Sustiva (efavirenz) may have a greater negative effect on vitamin D levels than Tibotec Therapeutic’s experimental non-nucleoside reverse transcriptase inhibitor (NNRTI) rilpivirine (TMC278), according to results of a Phase III clinical trial comparing the two drugs and reported on Tuesday, March 1, at the 18th Conference on Retroviruses and Opportunistic Infections (CROI) in Boston.

Though a large percentage of patients in both study groups had suboptimal vitamin D levels before starting treatment with either drug, the risk of experiencing severe vitamin D deficiency was significantly higher among those receiving Sustiva plus Truvada (tenofovir/emtricitabine) compared with rilpivirine plus Truvada.

Mild-to-moderate Vitamin D deficiency is common among people living with HIV, explained David Wohl, MD, of the University of North Carolina School of Medicine in prefacing his review of the data in Boston. Sustiva, an NNRTI frequently taken in combination with Truvada and used as Atripla, is known to reduce vitamin D levels in the body. In one clinical trial Wohl mentioned—Tibotec’s MONET study—vitamin D levels increased in people living with HIV who switched from a Sustiva-containing ARV regimen to a drug combination based on Norvir (ritonavir)–boosted Prezista (darunavir).

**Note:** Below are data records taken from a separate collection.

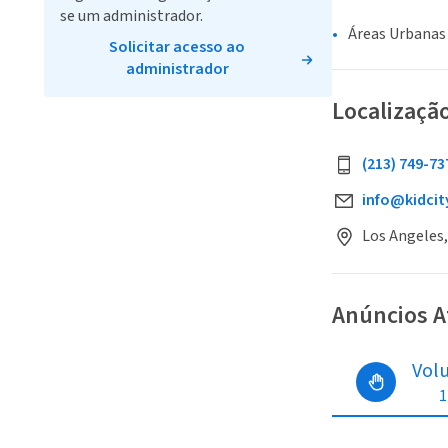
se um administrador.
Áreas Urbanas
Solicitar acesso ao
administrador
Localizaçã
(213) 749-73
info@kidci
Los Angeles,
Anúncios A
Vol
1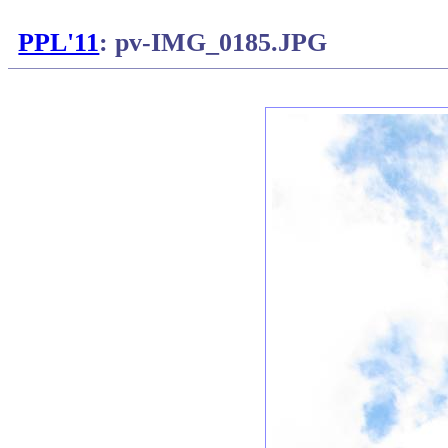
PPL'11
: pv-IMG_0185.JPG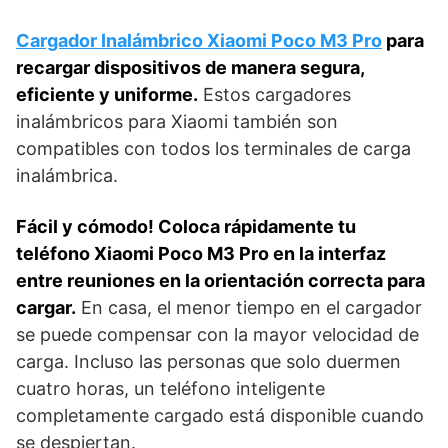
Cargador Inalámbrico Xiaomi Poco M3 Pro
para
recargar dispositivos de manera segura,
eficiente y uniforme.
Estos cargadores
inalámbricos para Xiaomi también son
compatibles con todos los terminales de carga
inalámbrica.
Fácil y cómodo! Coloca rápidamente tu
teléfono Xiaomi Poco M3 Pro en la interfaz
entre reuniones en la orientación correcta para
cargar.
En casa, el menor tiempo en el cargador
se puede compensar con la mayor velocidad de
carga. Incluso las personas que solo duermen
cuatro horas, un teléfono inteligente
completamente cargado está disponible cuando
se despiertan.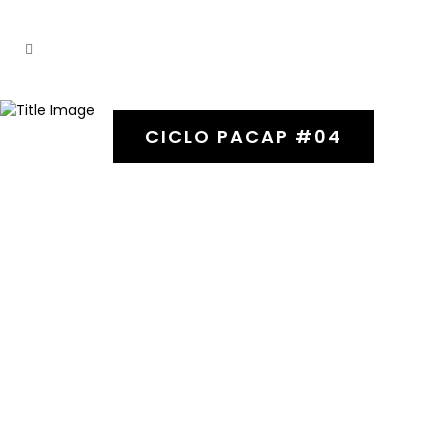
CICLO PACAP #04
22 Junho, 2020
Vulture Realness Invocation
or I just can’t be like this with
you anymore
randy reyes (US/GT)
Título
Vulture Realness Invocation
or I just can’t be like this with you
anymore (Invocação da Realidade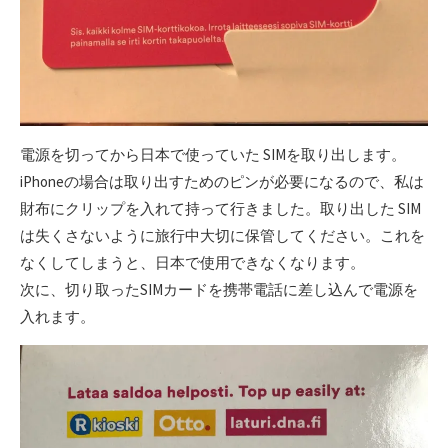
電源を切ってから日本で使っていた SIMを取り出します。
iPhoneの場合は取り出すためのピンが必要になるので、私は
財布にクリップを入れて持って行きました。取り出した SIM
は失くさないように旅行中大切に保管してください。これを
なくしてしまうと、日本で使用できなくなります。
次に、切り取ったSIMカードを携帯電話に差し込んで電源を
入れます。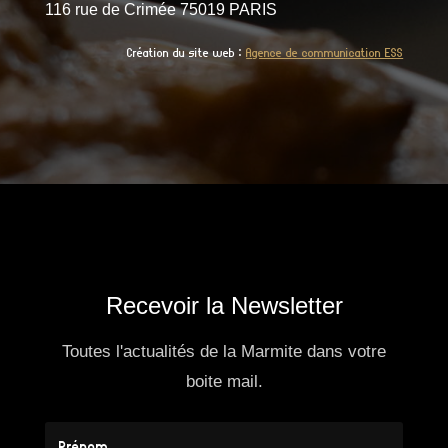
116 rue de Crimée 75019 PARIS
Création du site web :
Agence de communication ESS
Recevoir la Newsletter
Toutes l'actualités de la Marmite dans votre
boite mail.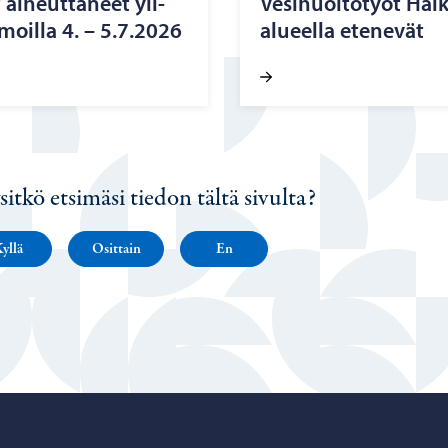
ai­heut­ta­neet yli­
Ve­si­huol­to­työt Haik
moil­la 4. – 5.7.2026
alueella ete­ne­vät
sitkö etsimäsi tiedon tältä sivulta?
yllä
Osittain
En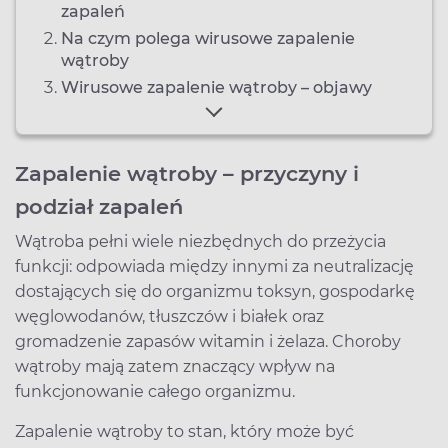
zapaleń
Na czym polega wirusowe zapalenie
wątroby
Wirusowe zapalenie wątroby – objawy
Zapalenie wątroby – przyczyny i
podział zapaleń
Wątroba pełni wiele niezbędnych do przeżycia
funkcji: odpowiada między innymi za neutralizację
dostających się do organizmu toksyn, gospodarkę
węglowodanów, tłuszczów i białek oraz
gromadzenie zapasów witamin i żelaza. Choroby
wątroby mają zatem znaczący wpływ na
funkcjonowanie całego organizmu.
Zapalenie wątroby to stan, który może być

Wohl added that vitamin D deficiency can contribute to a number of complications, including bone loss, muscle weakness, immune dysfunction, a reduction in the heart’s ability to contract properly, high blood pressure, diabetes and cancer. 

A combined analysis of two clinical trials of rilpivirine compared with Sustiva—ECHO and THRIVE—indicate both drugs are comparable in terms of keeping viral loads undetectable for a year among first-time treatment takers, though a higher number of virologic failures and a greater incidence of HIV resistance to second-line NNRTI Intelence (etravirine) were noted in those taking rilpivirine. At the same time, rilpivirine performed better than Sustiva in terms of tolerability and side effects, owing to the fact that rilpivirine is not associated with the same central nervous system problems as Sustiva-based therapy.

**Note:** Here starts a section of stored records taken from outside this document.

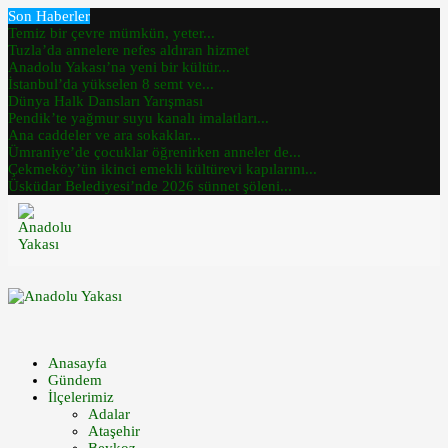
Son Haberler
Temiz bir çevre mümkün, yeter...
Tuzla’da annelere nefes aldıran hizmet
Anadolu Yakası’na yeni bir kültür...
İstanbul’da yükselen 8 semt ve...
Dünya Halk Dansları Yarışması
Pendik’te yağmur suyu kanalı imalatları...
Ana caddeler ve ara sokaklar...
Ümraniye’de çocuklar öğrenirken anneler de...
Çekmeköy’ün ikinci emekli kültürevi kapılarını...
Üsküdar Belediyesi’nde 2026 sünnet şöleni...
Anasayfa
Gündem
İlçelerimiz
Adalar
Ataşehir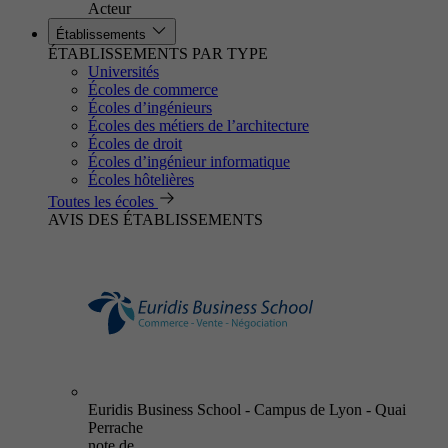
Acteur
Établissements
ÉTABLISSEMENTS PAR TYPE
Universités
Écoles de commerce
Écoles d’ingénieurs
Écoles des métiers de l’architecture
Écoles de droit
Écoles d’ingénieur informatique
Écoles hôtelières
Toutes les écoles
AVIS DES ÉTABLISSEMENTS
Euridis Business School - Campus de Lyon - Quai
Perrache
note de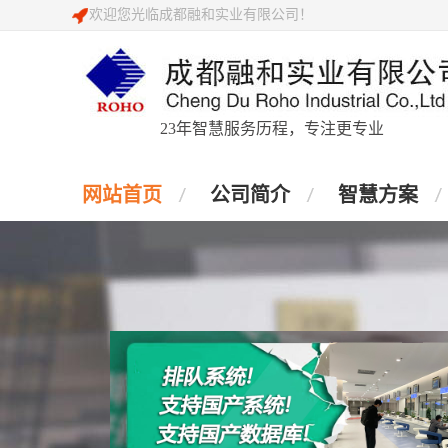
欢迎您光临成都融和实业有限公司！
23年智慧服务历程，专注更专业
网站首页
公司简介
智慧方案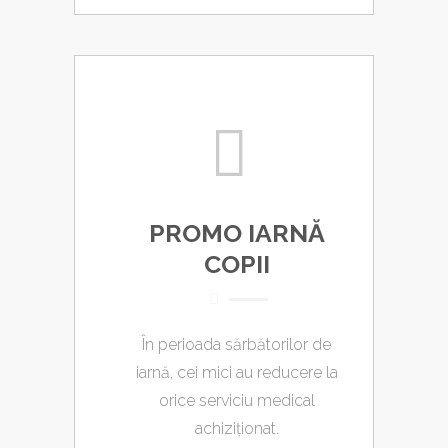
PROMO IARNĂ
COPII
În perioada sărbătorilor de
iarnă, cei mici au reducere la
orice serviciu medical
achiziționat.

Wohl’s group examined ECHO for changes in vitamin D levels among those receiving rilpivirine and Sustiva. The clinical trial enrolled 690 people living with HIV starting ARV treatment for the first time to receive either rilpivirine 25 milligrams (mg) with Truvada once a day or Sustiva (600 mg) plus Truvada once a day.

Optimal or sufficient vitamin D levels were defined as blood samples containing 30 nanograms per milliliter (ng/mL) of vitamin D. Insufficient levels, or mild deficiency, were vitamin D levels between 21 and 29 ng/mL. Deficient levels, or moderate deficiency, were vitamin D levels between 10 and 20 ng/dL. And severe deficiency was defined as a vitamin D level below 10 ng/dL.

Before beginning therapy, Wohl noted, 72 percent of the patients enrolled had suboptimal vitamin D levels. He also pointed out that 14 percent of those in the rilpivirine group and 12 percent of patients in the Sustiva group were taking vitamin D supplements during the study.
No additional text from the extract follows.